I try not to panic. It isn’t the first time I’ve found myself in a strange home after a long night of dancing and drinking and it won’t be the last. But I’d never taken it so far that I couldn’t remember how I’d gotten there. That I couldn’t even move the next morning.

You’ve done it this time, Aria.

But it’s the next wave of pain that brings me fully awake, driving away the last remnants of stupor and spawning the first flash of fear. Cramps steal across my stomach and drive downward. My body trying to purge itself. I’ve been hungover before, but nothing like this. Nothing that makes me feel like I’m dying.

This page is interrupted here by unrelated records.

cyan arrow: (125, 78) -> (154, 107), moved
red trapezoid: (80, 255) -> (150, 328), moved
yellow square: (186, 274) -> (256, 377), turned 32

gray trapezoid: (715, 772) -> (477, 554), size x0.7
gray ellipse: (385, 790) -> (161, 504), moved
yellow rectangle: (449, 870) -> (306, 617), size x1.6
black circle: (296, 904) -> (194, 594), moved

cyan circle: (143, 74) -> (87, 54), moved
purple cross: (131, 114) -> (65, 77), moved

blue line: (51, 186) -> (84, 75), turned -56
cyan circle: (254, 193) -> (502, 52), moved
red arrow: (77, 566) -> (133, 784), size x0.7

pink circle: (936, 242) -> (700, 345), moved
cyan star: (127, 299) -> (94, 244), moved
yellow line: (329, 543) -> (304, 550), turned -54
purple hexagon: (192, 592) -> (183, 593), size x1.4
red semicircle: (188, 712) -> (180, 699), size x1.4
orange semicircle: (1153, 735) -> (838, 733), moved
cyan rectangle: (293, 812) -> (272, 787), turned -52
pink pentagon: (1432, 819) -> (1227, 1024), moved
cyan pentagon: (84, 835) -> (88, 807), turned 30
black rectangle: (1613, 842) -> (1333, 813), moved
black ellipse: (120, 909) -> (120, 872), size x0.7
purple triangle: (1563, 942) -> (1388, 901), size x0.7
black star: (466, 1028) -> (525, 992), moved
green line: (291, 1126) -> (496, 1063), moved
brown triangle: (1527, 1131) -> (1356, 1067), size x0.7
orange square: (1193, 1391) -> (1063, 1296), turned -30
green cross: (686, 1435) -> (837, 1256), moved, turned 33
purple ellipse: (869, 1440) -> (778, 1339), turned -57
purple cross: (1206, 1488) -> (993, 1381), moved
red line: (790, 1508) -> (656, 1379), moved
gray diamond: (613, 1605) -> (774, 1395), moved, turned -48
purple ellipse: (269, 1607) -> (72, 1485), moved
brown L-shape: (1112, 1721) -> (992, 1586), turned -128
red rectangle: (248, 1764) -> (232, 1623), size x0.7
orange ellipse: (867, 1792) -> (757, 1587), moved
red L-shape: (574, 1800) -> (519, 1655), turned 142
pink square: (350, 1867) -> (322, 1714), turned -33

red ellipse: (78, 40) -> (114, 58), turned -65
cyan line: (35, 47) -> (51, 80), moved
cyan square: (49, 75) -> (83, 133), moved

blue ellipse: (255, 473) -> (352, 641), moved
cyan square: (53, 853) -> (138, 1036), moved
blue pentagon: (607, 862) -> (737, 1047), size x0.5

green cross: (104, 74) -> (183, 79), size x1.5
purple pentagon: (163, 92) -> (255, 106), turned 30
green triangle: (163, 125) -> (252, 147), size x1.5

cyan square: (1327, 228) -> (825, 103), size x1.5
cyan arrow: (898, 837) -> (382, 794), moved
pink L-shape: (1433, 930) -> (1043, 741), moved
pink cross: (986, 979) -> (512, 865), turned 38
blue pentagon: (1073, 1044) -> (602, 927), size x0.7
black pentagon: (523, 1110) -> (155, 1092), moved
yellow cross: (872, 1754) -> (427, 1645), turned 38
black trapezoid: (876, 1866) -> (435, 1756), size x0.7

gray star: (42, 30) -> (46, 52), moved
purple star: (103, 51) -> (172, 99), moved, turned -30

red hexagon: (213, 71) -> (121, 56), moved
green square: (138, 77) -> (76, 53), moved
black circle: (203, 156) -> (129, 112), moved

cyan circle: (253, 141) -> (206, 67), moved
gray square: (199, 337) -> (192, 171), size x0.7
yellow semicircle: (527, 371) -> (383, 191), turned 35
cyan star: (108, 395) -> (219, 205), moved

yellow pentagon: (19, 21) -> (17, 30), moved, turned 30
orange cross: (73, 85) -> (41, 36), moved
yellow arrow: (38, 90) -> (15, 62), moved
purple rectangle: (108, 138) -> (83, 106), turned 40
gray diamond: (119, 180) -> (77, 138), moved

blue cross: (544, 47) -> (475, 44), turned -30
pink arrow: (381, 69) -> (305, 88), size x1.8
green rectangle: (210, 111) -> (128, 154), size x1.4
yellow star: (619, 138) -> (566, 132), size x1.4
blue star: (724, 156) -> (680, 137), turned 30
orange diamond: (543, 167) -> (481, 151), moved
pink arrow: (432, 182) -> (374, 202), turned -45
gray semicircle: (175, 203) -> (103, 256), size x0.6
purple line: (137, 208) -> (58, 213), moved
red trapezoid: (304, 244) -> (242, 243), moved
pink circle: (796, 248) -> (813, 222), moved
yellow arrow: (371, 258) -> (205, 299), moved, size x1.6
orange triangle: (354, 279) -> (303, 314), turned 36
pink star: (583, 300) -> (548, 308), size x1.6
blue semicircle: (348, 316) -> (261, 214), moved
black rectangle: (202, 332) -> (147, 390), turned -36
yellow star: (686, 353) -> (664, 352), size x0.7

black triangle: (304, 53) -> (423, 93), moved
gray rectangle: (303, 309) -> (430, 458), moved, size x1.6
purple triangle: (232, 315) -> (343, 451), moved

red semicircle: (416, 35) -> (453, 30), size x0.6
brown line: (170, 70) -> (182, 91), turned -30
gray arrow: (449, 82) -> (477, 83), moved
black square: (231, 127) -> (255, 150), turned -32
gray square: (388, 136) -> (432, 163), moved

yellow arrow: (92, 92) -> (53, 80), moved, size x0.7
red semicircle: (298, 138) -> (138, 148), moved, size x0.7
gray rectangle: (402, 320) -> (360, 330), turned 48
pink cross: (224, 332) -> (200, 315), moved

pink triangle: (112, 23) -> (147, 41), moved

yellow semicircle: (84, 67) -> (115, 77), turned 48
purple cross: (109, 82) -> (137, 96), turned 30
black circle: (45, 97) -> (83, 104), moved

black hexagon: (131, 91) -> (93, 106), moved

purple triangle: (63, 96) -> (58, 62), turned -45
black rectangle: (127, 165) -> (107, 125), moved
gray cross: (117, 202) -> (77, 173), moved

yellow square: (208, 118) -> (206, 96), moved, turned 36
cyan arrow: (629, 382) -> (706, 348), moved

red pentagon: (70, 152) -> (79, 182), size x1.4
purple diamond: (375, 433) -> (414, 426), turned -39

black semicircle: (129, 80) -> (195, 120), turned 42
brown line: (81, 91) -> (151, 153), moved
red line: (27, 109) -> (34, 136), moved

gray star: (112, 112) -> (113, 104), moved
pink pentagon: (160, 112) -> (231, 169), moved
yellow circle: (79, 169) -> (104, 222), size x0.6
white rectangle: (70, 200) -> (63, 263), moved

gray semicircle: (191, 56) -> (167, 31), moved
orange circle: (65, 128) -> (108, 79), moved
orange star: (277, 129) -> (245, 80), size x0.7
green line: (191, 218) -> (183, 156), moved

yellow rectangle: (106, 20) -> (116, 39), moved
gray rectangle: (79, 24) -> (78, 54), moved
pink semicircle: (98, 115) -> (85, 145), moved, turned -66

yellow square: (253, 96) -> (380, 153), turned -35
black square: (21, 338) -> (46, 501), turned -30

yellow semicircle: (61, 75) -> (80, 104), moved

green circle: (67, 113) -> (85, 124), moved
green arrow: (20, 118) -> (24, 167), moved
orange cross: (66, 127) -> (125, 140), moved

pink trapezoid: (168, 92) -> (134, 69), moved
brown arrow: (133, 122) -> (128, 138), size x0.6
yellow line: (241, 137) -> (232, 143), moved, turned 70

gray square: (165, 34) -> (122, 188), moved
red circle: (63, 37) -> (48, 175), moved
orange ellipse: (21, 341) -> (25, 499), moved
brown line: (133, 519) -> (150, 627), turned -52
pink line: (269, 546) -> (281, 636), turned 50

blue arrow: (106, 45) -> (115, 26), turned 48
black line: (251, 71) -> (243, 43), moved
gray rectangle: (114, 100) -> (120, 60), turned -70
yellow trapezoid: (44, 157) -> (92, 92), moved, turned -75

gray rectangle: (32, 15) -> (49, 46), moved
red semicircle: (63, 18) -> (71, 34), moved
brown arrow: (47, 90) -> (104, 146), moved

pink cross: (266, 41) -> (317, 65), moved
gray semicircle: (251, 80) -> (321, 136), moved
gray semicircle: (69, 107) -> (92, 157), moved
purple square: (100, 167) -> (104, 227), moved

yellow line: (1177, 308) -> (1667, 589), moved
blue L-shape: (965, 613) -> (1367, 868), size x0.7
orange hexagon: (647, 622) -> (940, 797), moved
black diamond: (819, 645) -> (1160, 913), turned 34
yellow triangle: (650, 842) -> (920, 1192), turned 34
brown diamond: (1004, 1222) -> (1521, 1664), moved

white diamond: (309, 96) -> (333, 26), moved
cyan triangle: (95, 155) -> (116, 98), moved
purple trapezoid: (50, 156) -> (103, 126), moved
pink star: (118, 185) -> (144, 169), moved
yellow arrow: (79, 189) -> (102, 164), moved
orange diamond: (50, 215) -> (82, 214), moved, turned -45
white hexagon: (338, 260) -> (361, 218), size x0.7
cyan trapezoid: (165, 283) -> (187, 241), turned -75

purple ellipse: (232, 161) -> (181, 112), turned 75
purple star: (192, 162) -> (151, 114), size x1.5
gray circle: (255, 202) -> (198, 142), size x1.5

Another scream rips from my throat and draws the attention of the guard on the other side of the door. Only I must still be dreaming, because the man who comes through looks like something from a nightmare, all eerie white skin and misshapen bones on his forehead. He towers by my bedside in a strange suit, with flowing black hair and hard, black eyes that glare at me from underneath a heavy brow. Fangs. He has fangs. Definitely not human. A monster.

This is a nightmare.

Not real.

The image of him swims as the pain intensifies. My mouth waters and I can feel bile rise in the back of my throat. Panic assails me when I try to wrench my hands up to cover my mouth but they’re restrained.

Restrained, in pain, at the mercy of a monster in a room I don’t recognize. How could this morning get any worse?

Then the door opens, and nine more giants in varying degrees of terrifying step into the room.